こうもり
作品紹介
- 作曲年 1873年
- 初演年 1874年
- 原作 アンリ・メイヤック
- 台本 リヒャルト・ジュネ
- 構成 3幕
- 上映時間 約2時間30分
登場人物
- アイゼンシュタイン【T】裕福な銀行家
- ロザリンデ【S】アイゼンシュタインの妻
- アデーレ【S】女優志願の小間使い
- フランク【Br】刑務所長
- オルロフスキー公爵【T】ロシアの若い貴族
ストーリー
第1幕
小間使いアデーレは、姉イーダから夜会に誘われ、何とか外出許可を得ようと思案する。 ロザリンデ夫人のところには、どうもさっきから昔の恋人アルフレートが夜這いに来ている模様。 さて当家の主人アイゼンシュタインが、弁護士を怒鳴りながら帰ってくる。 酔っ払って公務員を侮辱した彼は、弁護士の不手際で禁固刑が延びてしまったようだ。 続いて登場したファルケ博士に「刑務所に入る前に、奥方には内緒で舞踏会で気晴らしを」 と誘われ、燕尾服に着替え大げさに妻に別れを告げて出て行く。 再びアルフレートが現れ、刑務所長フランクが現れ、当家の主人と間違えてアルフレートを連行する。
第2幕
豪華な夜会の主催者オルロフスキー公爵に、ファルケが「今夜の余興はこうもりの復讐です」 とささやく。まずはアデーレがイーダと共に現れ、続いてアイゼンシュタインがフランス貴族 ルナール侯爵と名乗って登場する。 アイゼンシュタインは、変装したアデーレを女優オルガとして紹介する。 ロザリンデも仮面をつけてハンガリーの伯爵夫人を装って登場、アイゼンシュタインがまさか 我が妻とは知らず、いつものやり口で口説くが、逆に時計を巻き上げられてしまう。 騎士シャグランことフランク所長まで現れ、侯爵邸には変装の客たちが勢ぞろい。 これらはすべてファルケの仕込み。
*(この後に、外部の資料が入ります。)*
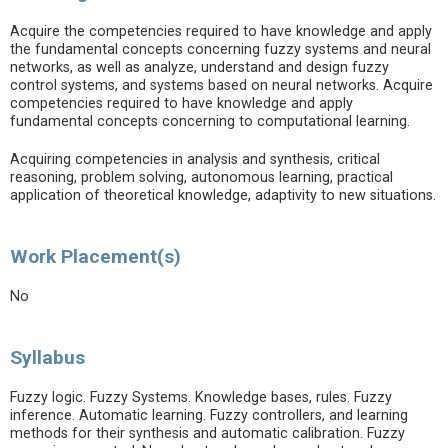
Acquire the competencies required to have knowledge and apply
the fundamental concepts concerning fuzzy systems and neural
networks, as well as analyze, understand and design fuzzy
control systems, and systems based on neural networks. Acquire
competencies required to have knowledge and apply
fundamental concepts concerning to computational learning.
Acquiring competencies in analysis and synthesis, critical
reasoning, problem solving, autonomous learning, practical
application of theoretical knowledge, adaptivity to new situations.
Work Placement(s)
No
Syllabus
Fuzzy logic. Fuzzy Systems. Knowledge bases, rules. Fuzzy
inference. Automatic learning. Fuzzy controllers, and learning
methods for their synthesis and automatic calibration. Fuzzy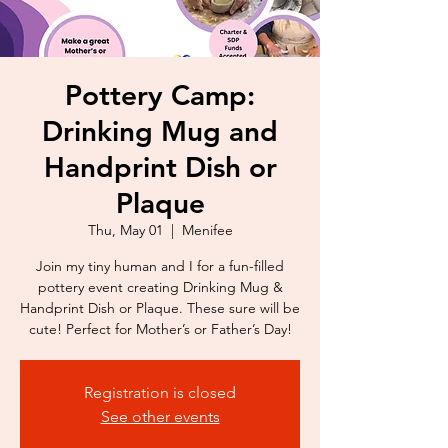
Pottery Camp:
Drinking Mug and
Handprint Dish or
Plaque
Thu, May 01
  |  
Menifee
Join my tiny human and I for a fun-filled
pottery event creating Drinking Mug &
Handprint Dish or Plaque. These sure will be
cute! Perfect for Mother’s or Father’s Day!
Registration is closed
See other events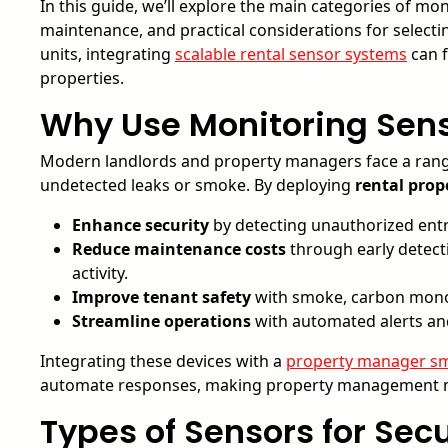
In this guide, we’ll explore the main categories of m
maintenance, and practical considerations for selecti
units, integrating
scalable rental sensor systems
can f
properties.
Why Use Monitoring Senso
Modern landlords and property managers face a rang
undetected leaks or smoke. By deploying
rental prop
Enhance security
by detecting unauthorized entry
Reduce maintenance costs
through early detecti
activity.
Improve tenant safety
with smoke, carbon monoxi
Streamline operations
with automated alerts an
Integrating these devices with a
property manager sm
automate responses, making property management mo
Types of Sensors for Se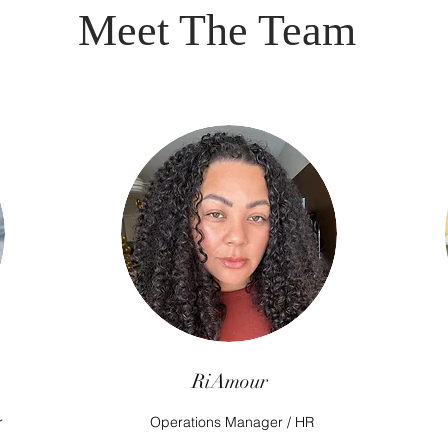
Meet The Team
RiAmour
r
Operations Manager / HR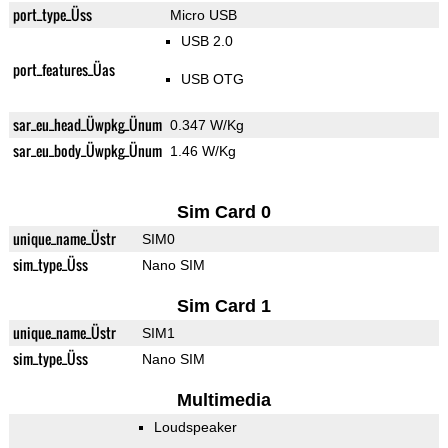
port_type_Üss
Micro USB
USB 2.0
port_features_Üas
USB OTG
sar_eu_head_Üwpkg_Ünum
0.347 W/Kg
sar_eu_body_Üwpkg_Ünum
1.46 W/Kg
Sim Card 0
unique_name_Üstr
SIM0
sim_type_Üss
Nano SIM
Sim Card 1
unique_name_Üstr
SIM1
sim_type_Üss
Nano SIM
Multimedia
Loudspeaker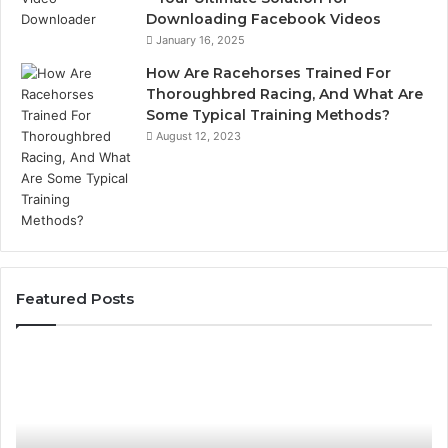
Downloading Facebook Videos
January 16, 2025
How Are Racehorses Trained For
Thoroughbred Racing, And What Are
Some Typical Training Methods?
August 12, 2023
Featured Posts
Best
Turf
Varieties
for
Camden’s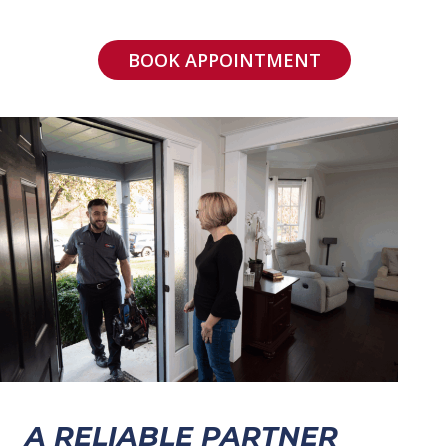
BOOK APPOINTMENT
A RELIABLE PARTNER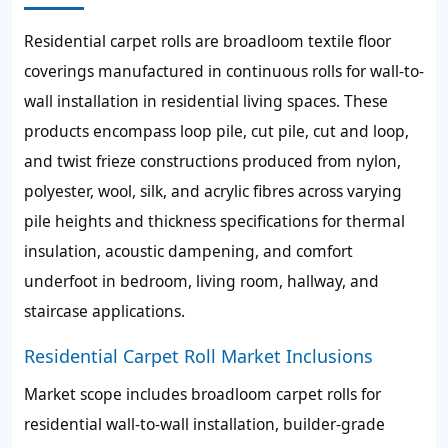
Residential carpet rolls are broadloom textile floor
coverings manufactured in continuous rolls for wall-to-
wall installation in residential living spaces. These
products encompass loop pile, cut pile, cut and loop,
and twist frieze constructions produced from nylon,
polyester, wool, silk, and acrylic fibres across varying
pile heights and thickness specifications for thermal
insulation, acoustic dampening, and comfort
underfoot in bedroom, living room, hallway, and
staircase applications.
Residential Carpet Roll Market Inclusions
Market scope includes broadloom carpet rolls for
residential wall-to-wall installation, builder-grade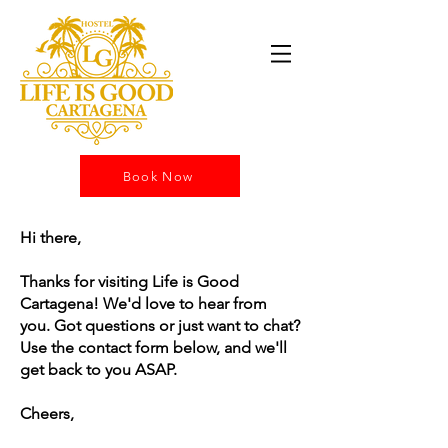
Book Now
Hi there,
Thanks for visiting Life is Good
Cartagena! We'd love to hear from
you. Got questions or just want to chat?
Use the contact form below, and we'll
get back to you ASAP.
Cheers,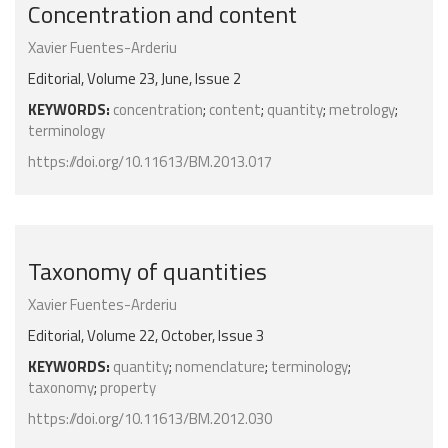
Concentration and content
Xavier Fuentes-Arderiu
Editorial, Volume 23, June, Issue 2
KEYWORDS:
concentration
;
content
;
quantity
;
metrology
;
terminology
https://doi.org/10.11613/BM.2013.017
Taxonomy of quantities
Xavier Fuentes-Arderiu
Editorial, Volume 22, October, Issue 3
KEYWORDS:
quantity
;
nomenclature
;
terminology
;
taxonomy
;
property
https://doi.org/10.11613/BM.2012.030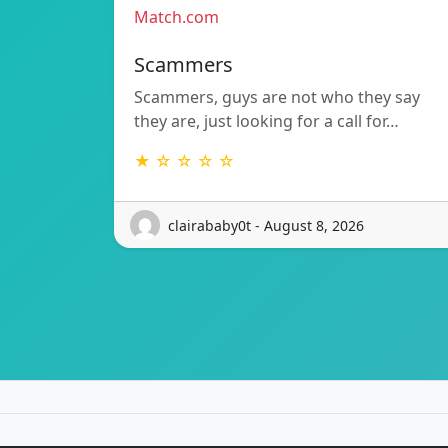
Match.com
Scammers
Scammers, guys are not who they say
they are, just looking for a call for…
★ ☆ ☆ ☆ ☆
clairababy0t - August 8, 2026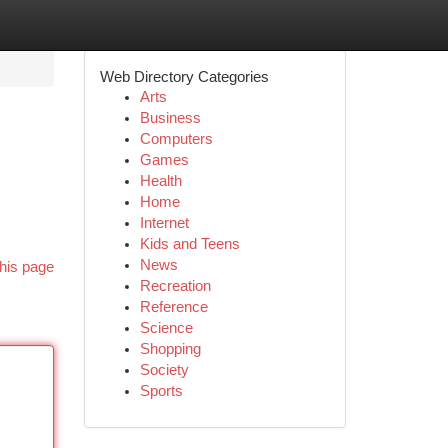
Web Directory Categories
Arts
Business
Computers
Games
Health
Home
Internet
Kids and Teens
News
his page
Recreation
Reference
Science
Shopping
Society
Sports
宴が最高潮に達したときに、やがて朝6時の鐘が鳴りアイゼンシュタイン とフランクは仲良く退散する。
第3幕
看守フロッシュは朝から酒に酔っている。 フランク所長も夜会から千鳥足で帰ってくる。女優志願のアデーレも到着する。 そして、二日酔いのアイゼンシュタインが出頭してくると、牢にはすでに自分が入っているのを見て驚愕する。 身代わりの正体を知ろうと弁護士を買収して変装する。 そこへ、何とかうまくアルフレートを逃がそうとやってきたロザリンデは、夫とは知らず弁護士に相談する。 怒ったアイゼンシュタインが正体を現し、妻の不貞を詰問すれば、夫人は例の巻き上げた時計を取り出して 反撃する。そこにファルケが現れて、すべては自分が仕組んだことと打ち明ける、そしてそれこそ こうもりの復讐であると説明。夫婦は仲直りをし、皆も乾杯をして幕となる。